Count the lines in the records that hold the string "each". Only the number should be given.

#### Information ####

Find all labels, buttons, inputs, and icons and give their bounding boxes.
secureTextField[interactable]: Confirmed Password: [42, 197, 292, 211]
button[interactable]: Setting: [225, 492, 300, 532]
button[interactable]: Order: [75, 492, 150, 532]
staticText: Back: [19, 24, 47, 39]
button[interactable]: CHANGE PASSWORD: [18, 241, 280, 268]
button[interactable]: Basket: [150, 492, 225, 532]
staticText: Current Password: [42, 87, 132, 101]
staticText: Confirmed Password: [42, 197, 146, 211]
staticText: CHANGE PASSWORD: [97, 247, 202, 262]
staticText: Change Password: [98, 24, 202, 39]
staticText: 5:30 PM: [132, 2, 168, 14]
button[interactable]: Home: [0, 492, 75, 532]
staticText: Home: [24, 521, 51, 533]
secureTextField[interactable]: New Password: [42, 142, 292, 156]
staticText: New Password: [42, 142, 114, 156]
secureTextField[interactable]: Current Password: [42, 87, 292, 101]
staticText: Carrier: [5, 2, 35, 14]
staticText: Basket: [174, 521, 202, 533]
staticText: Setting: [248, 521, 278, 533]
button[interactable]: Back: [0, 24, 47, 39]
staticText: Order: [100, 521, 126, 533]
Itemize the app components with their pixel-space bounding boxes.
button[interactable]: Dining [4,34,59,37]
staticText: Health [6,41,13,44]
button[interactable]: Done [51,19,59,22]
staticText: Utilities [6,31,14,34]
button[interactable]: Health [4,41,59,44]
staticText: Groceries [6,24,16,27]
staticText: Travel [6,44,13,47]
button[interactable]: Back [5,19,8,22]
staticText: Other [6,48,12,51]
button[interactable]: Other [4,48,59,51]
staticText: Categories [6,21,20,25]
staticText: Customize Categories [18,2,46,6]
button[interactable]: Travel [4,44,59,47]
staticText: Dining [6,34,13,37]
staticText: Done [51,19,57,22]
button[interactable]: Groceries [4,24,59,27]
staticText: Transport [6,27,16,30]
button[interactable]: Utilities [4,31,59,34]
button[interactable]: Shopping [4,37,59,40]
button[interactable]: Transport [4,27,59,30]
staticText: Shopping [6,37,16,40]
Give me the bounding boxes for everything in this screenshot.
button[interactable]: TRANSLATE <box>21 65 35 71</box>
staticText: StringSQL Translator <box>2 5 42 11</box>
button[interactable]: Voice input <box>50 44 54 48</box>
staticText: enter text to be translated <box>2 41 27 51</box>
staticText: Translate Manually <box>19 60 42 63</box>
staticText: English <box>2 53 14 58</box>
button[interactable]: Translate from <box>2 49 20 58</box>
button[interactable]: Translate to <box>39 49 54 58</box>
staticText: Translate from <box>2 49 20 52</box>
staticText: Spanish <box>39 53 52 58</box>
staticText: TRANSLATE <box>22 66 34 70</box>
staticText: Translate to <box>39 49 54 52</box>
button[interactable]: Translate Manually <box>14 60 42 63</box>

####
#### Information ####

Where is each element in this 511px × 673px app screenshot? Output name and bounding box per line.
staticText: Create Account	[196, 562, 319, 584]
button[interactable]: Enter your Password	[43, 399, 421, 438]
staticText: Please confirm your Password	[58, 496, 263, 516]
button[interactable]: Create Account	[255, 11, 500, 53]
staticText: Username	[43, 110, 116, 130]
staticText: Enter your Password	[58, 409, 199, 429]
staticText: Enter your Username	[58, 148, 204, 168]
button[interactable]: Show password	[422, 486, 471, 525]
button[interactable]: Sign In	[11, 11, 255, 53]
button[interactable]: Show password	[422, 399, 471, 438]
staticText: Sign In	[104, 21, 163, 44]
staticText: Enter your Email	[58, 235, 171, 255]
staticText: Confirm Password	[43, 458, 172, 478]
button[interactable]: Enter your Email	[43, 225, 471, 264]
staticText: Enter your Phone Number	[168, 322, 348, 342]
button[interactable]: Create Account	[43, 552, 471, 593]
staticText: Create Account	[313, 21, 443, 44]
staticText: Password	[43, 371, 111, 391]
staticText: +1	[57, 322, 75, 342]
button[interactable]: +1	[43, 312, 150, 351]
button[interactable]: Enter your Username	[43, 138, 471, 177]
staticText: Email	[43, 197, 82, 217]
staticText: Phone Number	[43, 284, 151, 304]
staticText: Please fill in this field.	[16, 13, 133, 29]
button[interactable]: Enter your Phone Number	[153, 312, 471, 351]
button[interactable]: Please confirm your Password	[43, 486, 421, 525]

####
#### Information ####

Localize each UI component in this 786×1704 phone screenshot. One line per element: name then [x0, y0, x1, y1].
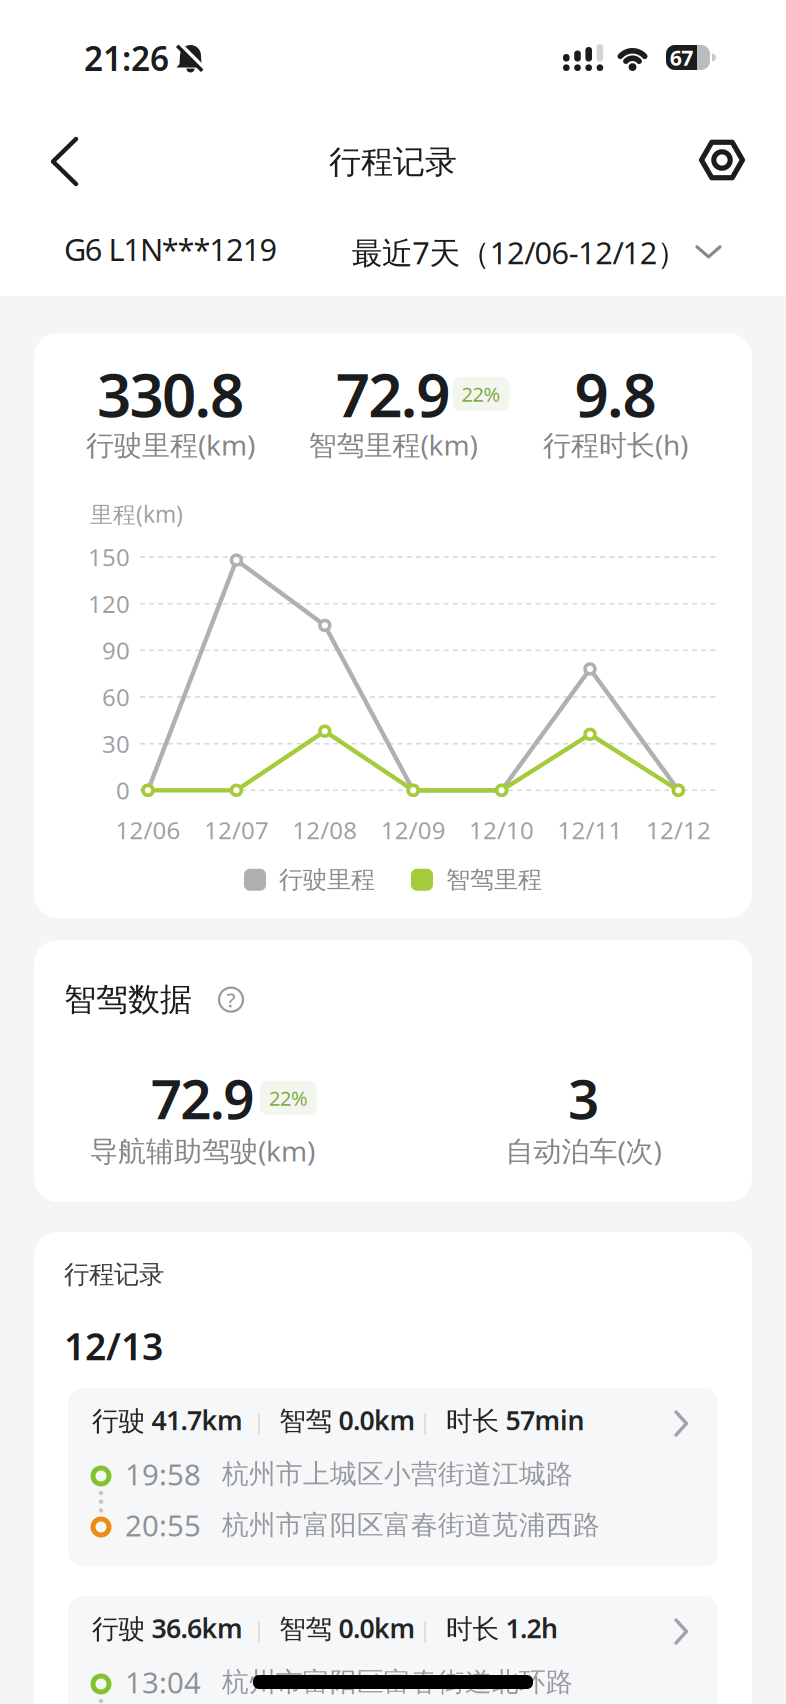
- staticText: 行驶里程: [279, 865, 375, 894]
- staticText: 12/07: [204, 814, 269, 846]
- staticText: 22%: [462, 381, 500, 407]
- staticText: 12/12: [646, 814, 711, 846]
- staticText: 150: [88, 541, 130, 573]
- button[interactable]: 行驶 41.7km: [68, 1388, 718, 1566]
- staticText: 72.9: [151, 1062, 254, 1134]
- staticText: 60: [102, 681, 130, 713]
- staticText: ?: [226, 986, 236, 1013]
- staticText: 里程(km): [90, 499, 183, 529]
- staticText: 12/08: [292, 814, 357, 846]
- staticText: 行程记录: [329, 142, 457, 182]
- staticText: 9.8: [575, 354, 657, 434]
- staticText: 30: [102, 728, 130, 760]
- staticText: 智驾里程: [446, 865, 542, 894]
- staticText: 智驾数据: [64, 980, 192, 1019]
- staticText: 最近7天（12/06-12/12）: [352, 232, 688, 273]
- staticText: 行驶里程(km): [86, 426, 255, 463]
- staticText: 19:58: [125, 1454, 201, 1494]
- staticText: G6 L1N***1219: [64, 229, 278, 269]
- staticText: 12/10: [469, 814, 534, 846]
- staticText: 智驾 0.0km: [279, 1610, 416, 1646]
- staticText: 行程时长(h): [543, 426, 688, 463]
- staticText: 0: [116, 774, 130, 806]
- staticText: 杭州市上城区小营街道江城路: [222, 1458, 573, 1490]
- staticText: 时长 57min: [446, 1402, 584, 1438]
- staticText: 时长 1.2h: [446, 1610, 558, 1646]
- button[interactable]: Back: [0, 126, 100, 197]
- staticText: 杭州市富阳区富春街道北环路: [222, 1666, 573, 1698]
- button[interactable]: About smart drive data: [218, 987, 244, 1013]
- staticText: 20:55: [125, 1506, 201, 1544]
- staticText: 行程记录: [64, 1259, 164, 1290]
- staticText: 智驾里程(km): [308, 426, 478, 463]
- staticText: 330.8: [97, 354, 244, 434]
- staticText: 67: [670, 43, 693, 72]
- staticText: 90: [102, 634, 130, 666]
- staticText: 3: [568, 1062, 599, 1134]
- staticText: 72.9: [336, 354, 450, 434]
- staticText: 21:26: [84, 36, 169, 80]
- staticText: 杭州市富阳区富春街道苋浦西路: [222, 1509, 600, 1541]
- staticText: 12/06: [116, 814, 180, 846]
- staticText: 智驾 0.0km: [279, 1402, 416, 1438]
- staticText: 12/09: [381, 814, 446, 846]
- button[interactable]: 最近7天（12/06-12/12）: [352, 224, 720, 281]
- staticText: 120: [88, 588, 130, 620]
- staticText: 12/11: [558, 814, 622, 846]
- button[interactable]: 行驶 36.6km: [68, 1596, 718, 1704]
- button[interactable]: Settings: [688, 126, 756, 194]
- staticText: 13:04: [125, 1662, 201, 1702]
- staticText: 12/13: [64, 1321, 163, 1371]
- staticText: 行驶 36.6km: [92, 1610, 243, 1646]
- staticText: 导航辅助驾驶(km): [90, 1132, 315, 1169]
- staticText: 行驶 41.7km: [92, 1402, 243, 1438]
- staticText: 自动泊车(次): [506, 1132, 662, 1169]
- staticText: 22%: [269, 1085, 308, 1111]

####

◆ Completed exercise
2